Paul de Larisse parut quelque peu étonné de ce commencement qui semblait presque frivole, mais, connaissant trop notre maître pour ne pas deviner qu’il était sur un chemin difficile, il répondit :

— Un jour, Julien me dit de l’aider à brûler tous les poèmes qu’il avait écrits. Il me les lut.
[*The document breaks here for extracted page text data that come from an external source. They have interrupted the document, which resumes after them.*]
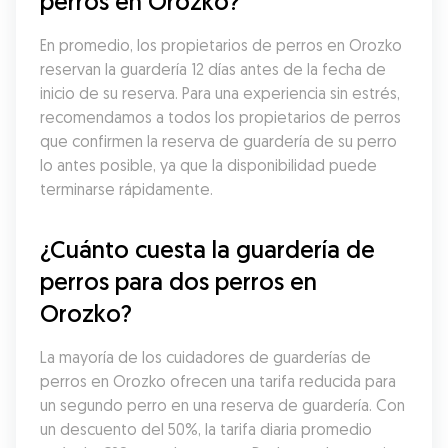
perros en Orozko?
En promedio, los propietarios de perros en Orozko 
reservan la guardería 12 días antes de la fecha de 
inicio de su reserva. Para una experiencia sin estrés, 
recomendamos a todos los propietarios de perros 
que confirmen la reserva de guardería de su perro 
lo antes posible, ya que la disponibilidad puede 
terminarse rápidamente.
¿Cuánto cuesta la guardería de 
perros para dos perros en 
Orozko?
La mayoría de los cuidadores de guarderías de 
perros en Orozko ofrecen una tarifa reducida para 
un segundo perro en una reserva de guardería. Con 
un descuento del 50%, la tarifa diaria promedio 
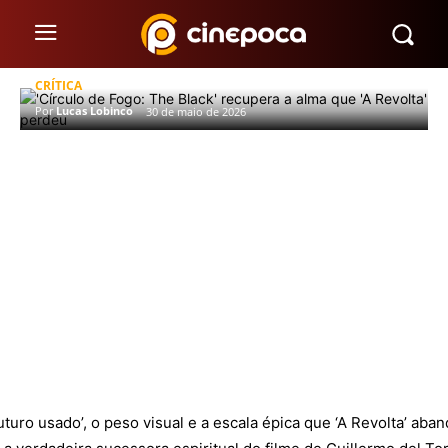
‘Círculo de Fogo: The Black’
recupera a alma que ‘A Revolta’
perdeu
CRÍTICA
Por
Lucas Lobinco
30 de maio de 2026
uturo usado’, o peso visual e a escala épica que ‘A Revolta’ ab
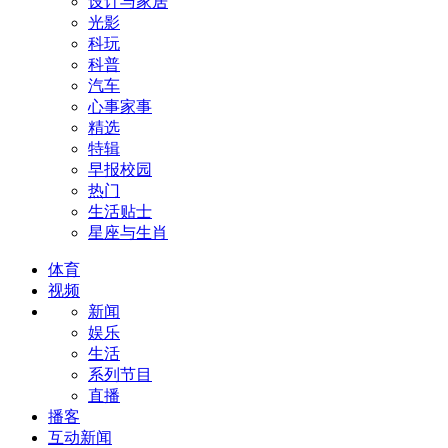
设计与家居
光影
科玩
科普
汽车
心事家事
精选
特辑
早报校园
热门
生活贴士
星座与生肖
体育
视频
新闻
娱乐
生活
系列节目
直播
播客
互动新闻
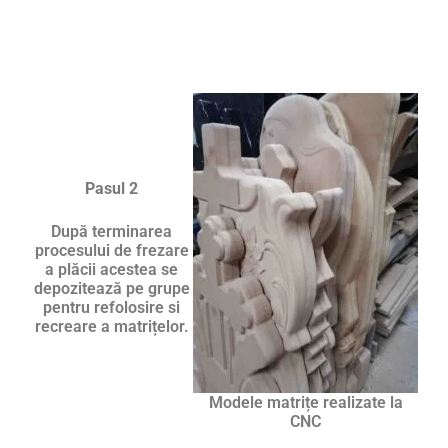
Pasul 2
După terminarea
procesului de frezare
a plăcii acestea se
depozitează pe grupe
pentru refolosire si
recreare a matrițelor.
Modele matrițe realizate la
CNC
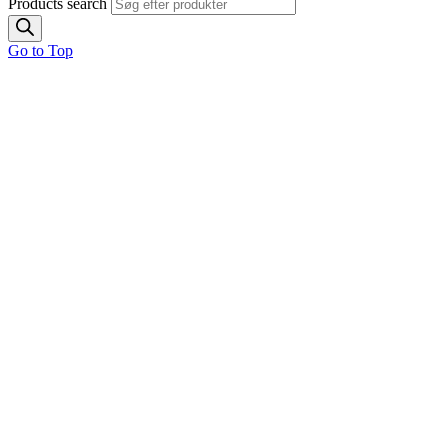
Products search
Go to Top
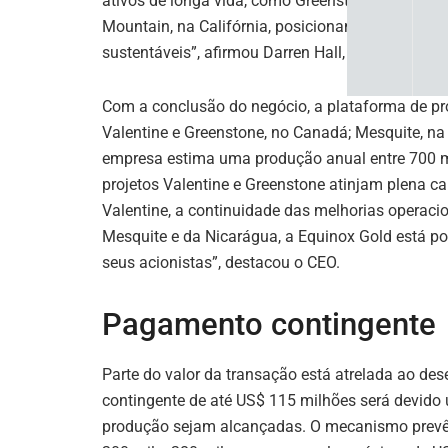
ativos de longa vida, como Greenstone, em Ontár
Mountain, na Califórnia, posicionamos a compan
sustentáveis”, afirmou Darren Hall, CEO da Equin
Com a conclusão do negócio, a plataforma de pr
Valentine e Greenstone, no Canadá; Mesquite, na C
empresa estima uma produção anual entre 700 m
projetos Valentine e Greenstone atinjam plena 
Valentine, a continuidade das melhorias operaci
Mesquite e da Nicarágua, a Equinox Gold está po
seus acionistas”, destacou o CEO.
Pagamento contingente
Parte do valor da transação está atrelada ao 
contingente de até US$ 115 milhões será devid
produção sejam alcançadas. O mecanismo prevê 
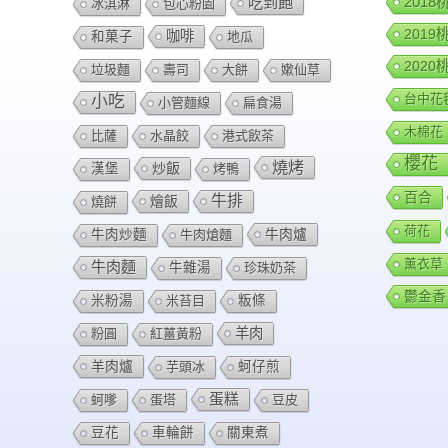
201
吃到飽
冰淇淋
包心粉園
201
咖啡
和菓子
地瓜
202
垃圾麵
壽司
大餅
嫰仙草
台中花
小吃
小管麵線
扁食湯
木棉花
比薩
水晶餃
港式飲茶
櫻花
燒烤
炒飯
漢堡
烤鴨
百合
牛排
燴飯
燒餅
荷花
牛肉爐
牛肉炒麵
牛肉熗麵
薰衣草
牛肉麵
牛雜湯
珍珠奶茶
鬱金香
米粉湯
米苔目
粄條
羊肉
粉圓
紅薑黃粉
羊肉爐
芋頭冰
蚵仔煎
蛋糕
蚵嗲
蛋塔
豆皮
豆花
車輪餅
關東煮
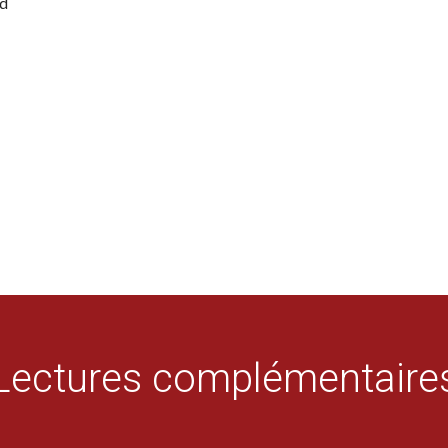
rd
Lectures complémentaire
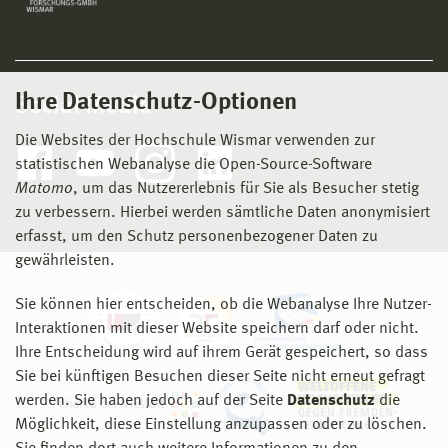
Ihre Datenschutz-Optionen
Social Media
Die Websites der Hochschule Wismar verwenden zur
statistischen Webanalyse die Open-Source-Software
Matomo
, um das Nutzererlebnis für Sie als Besucher stetig
zu verbessern. Hierbei werden sämtliche Daten anonymisiert
erfasst, um den Schutz personenbezogener Daten zu
gewährleisten.
Sie können hier entscheiden, ob die Webanalyse Ihre Nutzer-
Interaktionen mit dieser Website speichern darf oder nicht.
Ihre Entscheidung wird auf ihrem Gerät gespeichert, so dass
Sie bei künftigen Besuchen dieser Seite nicht erneut gefragt
werden. Sie haben jedoch auf der Seite
Datenschutz
die
Möglichkeit, diese Einstellung anzupassen oder zu löschen.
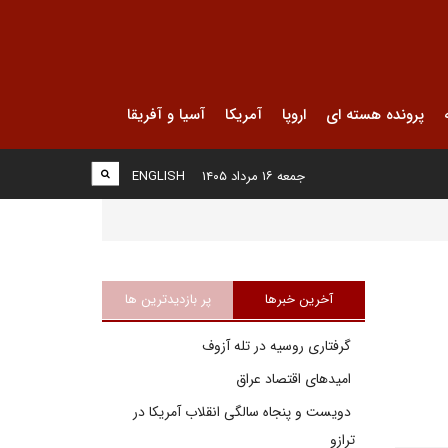
پرونده هسته ای
اروپا
آمریکا
آسیا و آفریقا
جمعه ۱۶ مرداد ۱۴۰۵
ENGLISH
آخرین خبرها
پر بازدیدترین ها
گرفتاری روسیه در تله آزوف
امیدهای اقتصاد عراق
دویست و پنجاه سالگی انقلاب آمریکا در
ترازو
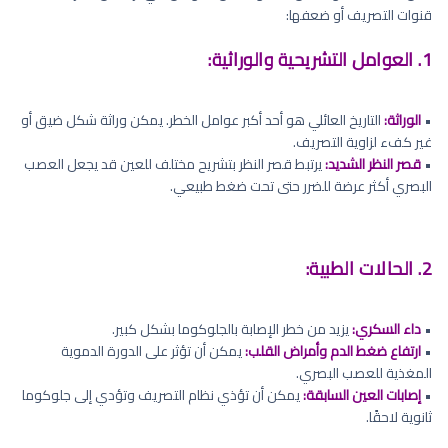
قنوات التصريف أو ضعفها:
1. العوامل التشريحية والوراثية:
•
الوراثة:
التاريخ العائلي هو أحد أكبر عوامل الخطر. يمكن وراثة شكل ضيق أو
غير كفء لزاوية التصريف.
•
قصر النظر الشديد:
يرتبط قصر النظر بتشريح مختلف للعين قد يجعل العصب
البصري أكثر عرضة للضرر حتى تحت ضغط طبيعي.
2. الحالات الطبية:
•
داء السكري:
يزيد من خطر الإصابة بالجلوكوما بشكل كبير.
•
ارتفاع ضغط الدم وأمراض القلب:
يمكن أن تؤثر على الدورة الدموية
المغذية للعصب البصري.
•
إصابات العين السابقة:
يمكن أن تؤذي نظام التصريف وتؤدي إلى جلوكوما
ثانوية لاحقًا.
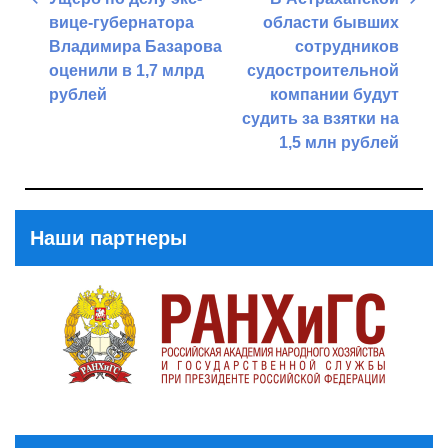
по
вице-губернатора
области бывших
записям
Владимира Базарова
сотрудников
оценили в 1,7 млрд
судостроительной
рублей
компании будут
судить за взятки на
Previous
1,5 млн рублей
Post
Next
Post
Наши партнеры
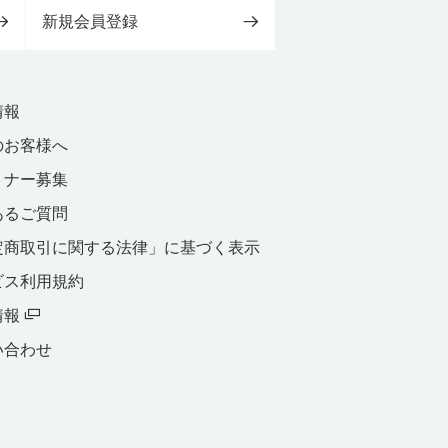
新規会員登録
情報
のお客様へ
トナー募集
あるご質問
定商取引に関する法律」に基づく表示
ビス利用規約
情報
い合わせ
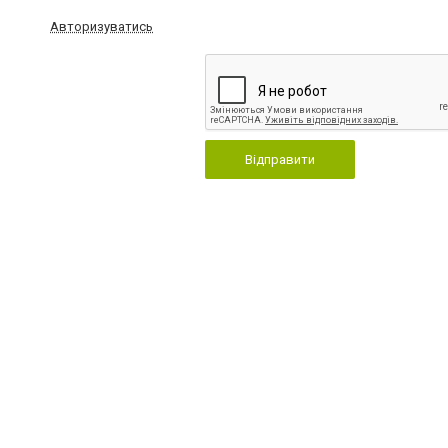
Авторизуватись
Відправити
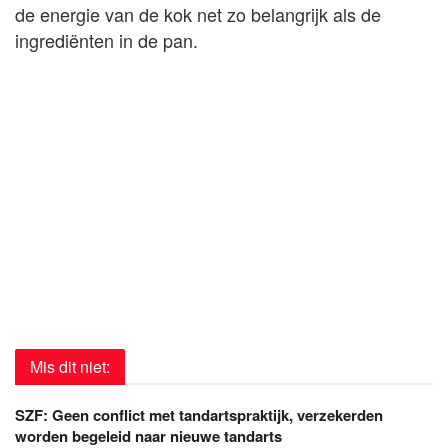
de energie van de kok net zo belangrijk als de
ingrediënten in de pan.
Mis dit niet:
SZF: Geen conflict met tandartspraktijk, verzekerden
worden begeleid naar nieuwe tandarts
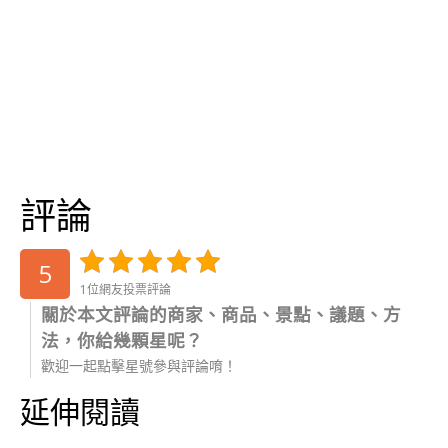
評論
5
1位網友投票評論
關於本文評論的商家、商品、景點、議題、方
法，你給幾顆星呢？
歡迎一起點擊星號參與評論唷！
延伸閱讀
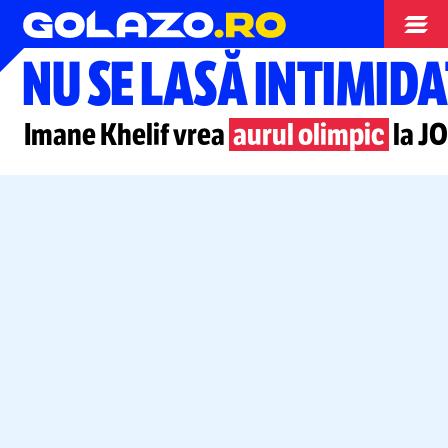
Box
NU SE LASĂ INTIMID
Imane Khelif vrea
aurul olimpic
la JO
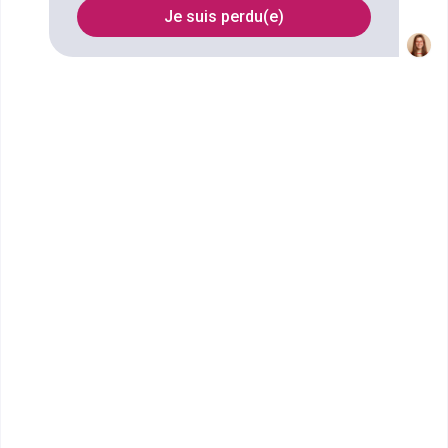
Je suis perdu(e)
Nom
Filtrer
CMA Hauts-de-France : CMA
Formation et Entre...
CAP Métiers de la Coiffure
CMA Formation Hauts-de-France est le réseau de
formation professionnelle de la Chambre de Métiers
et de l&rsqu...
CAP ou équivalent
Voir la fiche
STEPHENSON FORMATION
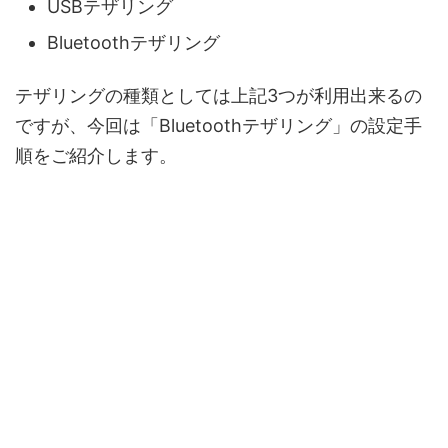
USBテザリング
Bluetoothテザリング
テザリングの種類としては上記3つが利用出来るの
ですが、今回は「Bluetoothテザリング」の設定手
順をご紹介します。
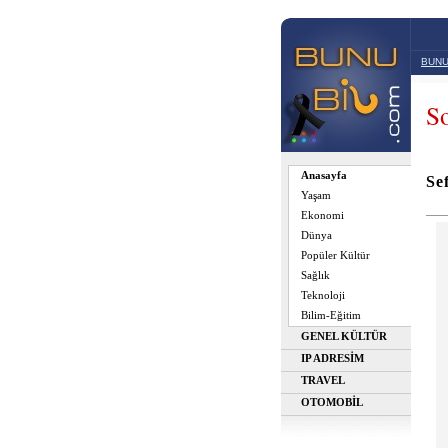
BUNU
So
Anasayfa
Se
Yaşam
Ekonomi
Dünya
Popüler Kültür
Sağlık
Teknoloji
Bilim-Eğitim
GENEL KÜLTÜR
IP ADRESİM
TRAVEL
OTOMOBİL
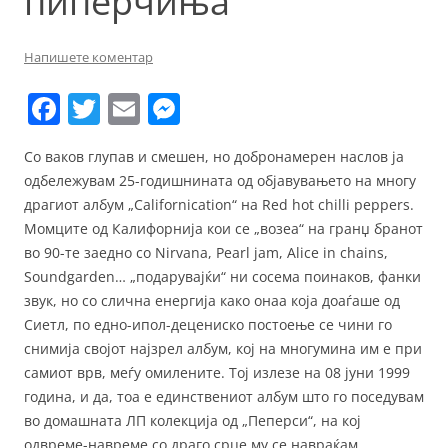
пиперчиња
Напишете коментар
F
T
E
M
a
w
m
e
Со ваков глупав и смешен, но добронамерен наслов ја
c
itt
ai
ss
одбележувам 25-годишнината од објавувањето на многу
e
er
l
e
драгиот албум „Californication“ на Red hot chilli peppers.
b
n
Момците од Калифорнија кои се „возеа“ на гранџ бранот
во 90-те заедно со Nirvana, Pearl jam, Alice in chains,
o
g
Soundgarden… „подарувајќи“ ни сосема поинаков, фанки
o
er
звук, но со слична енергија како онаа која доаѓаше од
k
Сиетл, по едно-ипол-децениско постоење се чини го
снимија својот најзрел албум, кој на многумина им е при
самиот врв, меѓу омилените. Тој излезе на 08 јуни 1999
година, и да, тоа е единствениот албум што го поседувам
во домашната ЛП колекција од „Пеперси“, на кој
одвреме-навреме со драго срце му се навраќам.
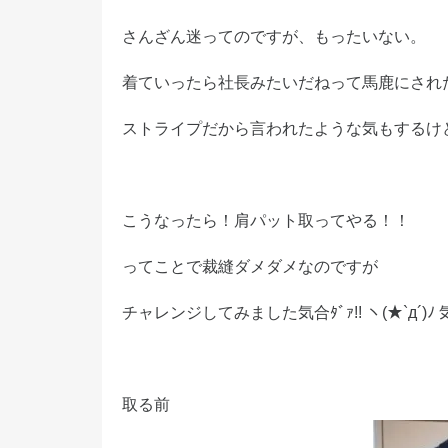
さんざん迷ってのですが、もったいない。
着ていったら
社長みたいだね
ストライプだから言われたような気もするけど
こうなったら！肩パット取ってやる！！
ってことで裁縫ダメダメなのですが
チャレンジしてみました気合ﾀﾞｧ!! ヽ(★`д´)ﾉ 気
取る前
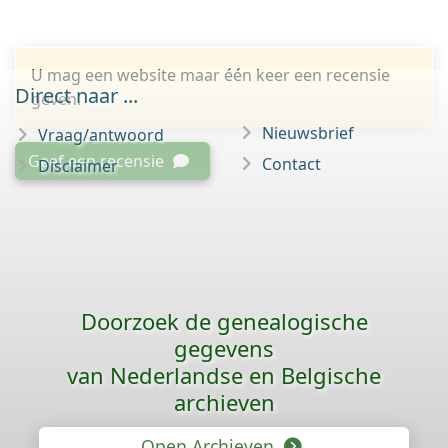
U mag een website maar één keer een recensie
Direct naar ...
geven.
Nieuwsbrief
Vraag/antwoord
Geef een recensie
Contact
Disclaimer
Doorzoek de genealogische
gegevens
van Nederlandse en Belgische
archieven
Open Archieven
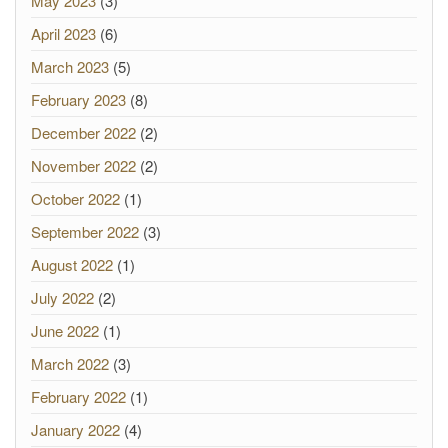
May 2023
(3)
April 2023
(6)
March 2023
(5)
February 2023
(8)
December 2022
(2)
November 2022
(2)
October 2022
(1)
September 2022
(3)
August 2022
(1)
July 2022
(2)
June 2022
(1)
March 2022
(3)
February 2022
(1)
January 2022
(4)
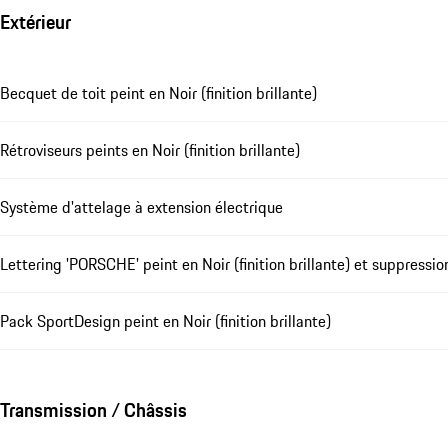
Extérieur
Becquet de toit peint en Noir (finition brillante)
Rétroviseurs peints en Noir (finition brillante)
Système d'attelage à extension électrique
Lettering 'PORSCHE' peint en Noir (finition brillante) et suppressi
Pack SportDesign peint en Noir (finition brillante)
Transmission / Châssis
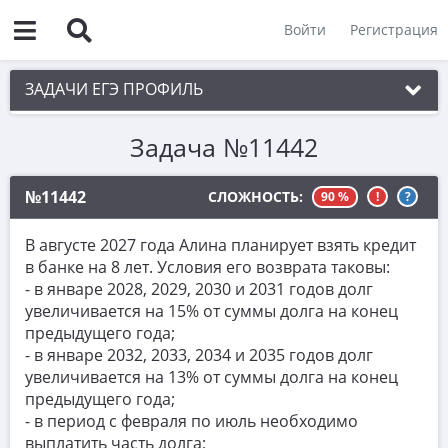
Войти
Регистрация
ЗАДАЧИ ЕГЭ ПРОФИЛЬ
Задача №11442
1. Планиметрия
2. Векторы
№11442
СЛОЖНОСТЬ:
90 %
!
?
3. Стереометрия
В августе 2027 года Алина планирует взять кредит
4. Классическое определение вероятности
в банке на 8 лет. Условия его возврата таковы:
- в январе 2028, 2029, 2030 и 2031 годов долг
5. Теория вероятностей
увеличивается на 15% от суммы долга на конец
6. Уравнения
предыдущего года;
- в январе 2032, 2033, 2034 и 2035 годов долг
7. Нахождение значений выражений
увеличивается на 13% от суммы долга на конец
предыдущего года;
8. Производная
- в период с февраля по июль необходимо
9. Задачи прикладного содержания
выплатить часть долга;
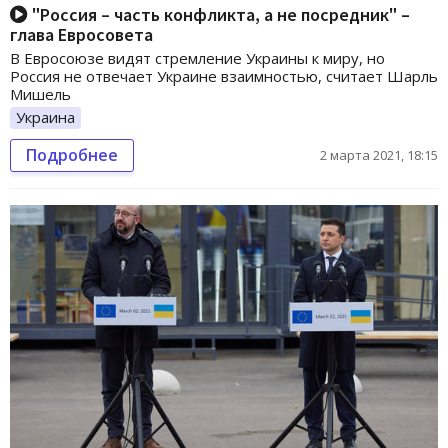
"Россия – часть конфликта, а не посредник" –
глава Евросовета
В Евросоюзе видят стремление Украины к миру, но
Россия не отвечает Украине взаимностью, считает Шарль
Мишель
Украина
Подробнее
2 марта 2021, 18:15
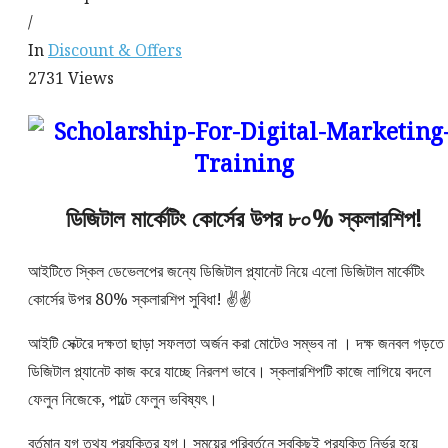
/
In
Discount & Offers
2731
Views
ডিজিটাল মার্কেটিং কোর্সের উপর ৮০% স্কলারশিপ!
আইটিতে স্কিল ডেভেলপের জন্যে ডিজিটাল প্ল্যানেট নিয়ে এলো ডিজিটাল মার্কেটিং
কোর্সের উপর 80% স্কলারশিপ সুবিধা! ✌️✌️
আইটি সেক্টরে দক্ষতা ছাড়া সফলতা অর্জন করা মোটেও সম্ভব না । দক্ষ জনবল গড়তে
ডিজিটাল প্ল্যানেট কাজ করে যাচ্ছে নিরলশ ভাবে। স্কলারশিপটি কাজে লাগিয়ে বদলে
ফেলুন নিজেকে, পাল্টে ফেলুন ভবিষ্যৎ।
বর্তমান যুগ তথ্য প্রযুক্তির যুগ। সময়ের পরিবর্তনে সবকিছুই প্রযুক্তি নির্ভর হয়ে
Ils étaient beaux, mais il les brûla.

Libanius, se tournant alors vers Julien :

— N’étais-tu pas quelque peu affligé, — lui dit-il, — des satires d’Alexandrie ou d’Antioche ?

— Je pensai, — dit Julien, — que c’était le rôle d’une femme de chercher à plaire aux hommes, que c’était une faiblesse que de se surprendre à frémir de leur avoir déplu ou à se réjouir d’en avoir été admiré, et que c’était là obéir et non commander.

Mais vraiment, — reprit Libanius, — ne penses-tu pas que le but d’un orateur et d’un philosophe est aussi de séduire les esprits ? Les fleurs de ses discours ne sont-elles pas destinées à engourdir la raison avec leurs parfums ?

  1. C’est une satire à la manière de Lucien. On y voit les empereurs qui avaient occupé le trône avant Julien, comparaissant devant les dieux de l’Olympe pour disputer une place vacante dans le ciel. Silène joue le rôle de juge. Marc-Aurèle remporte la victoire.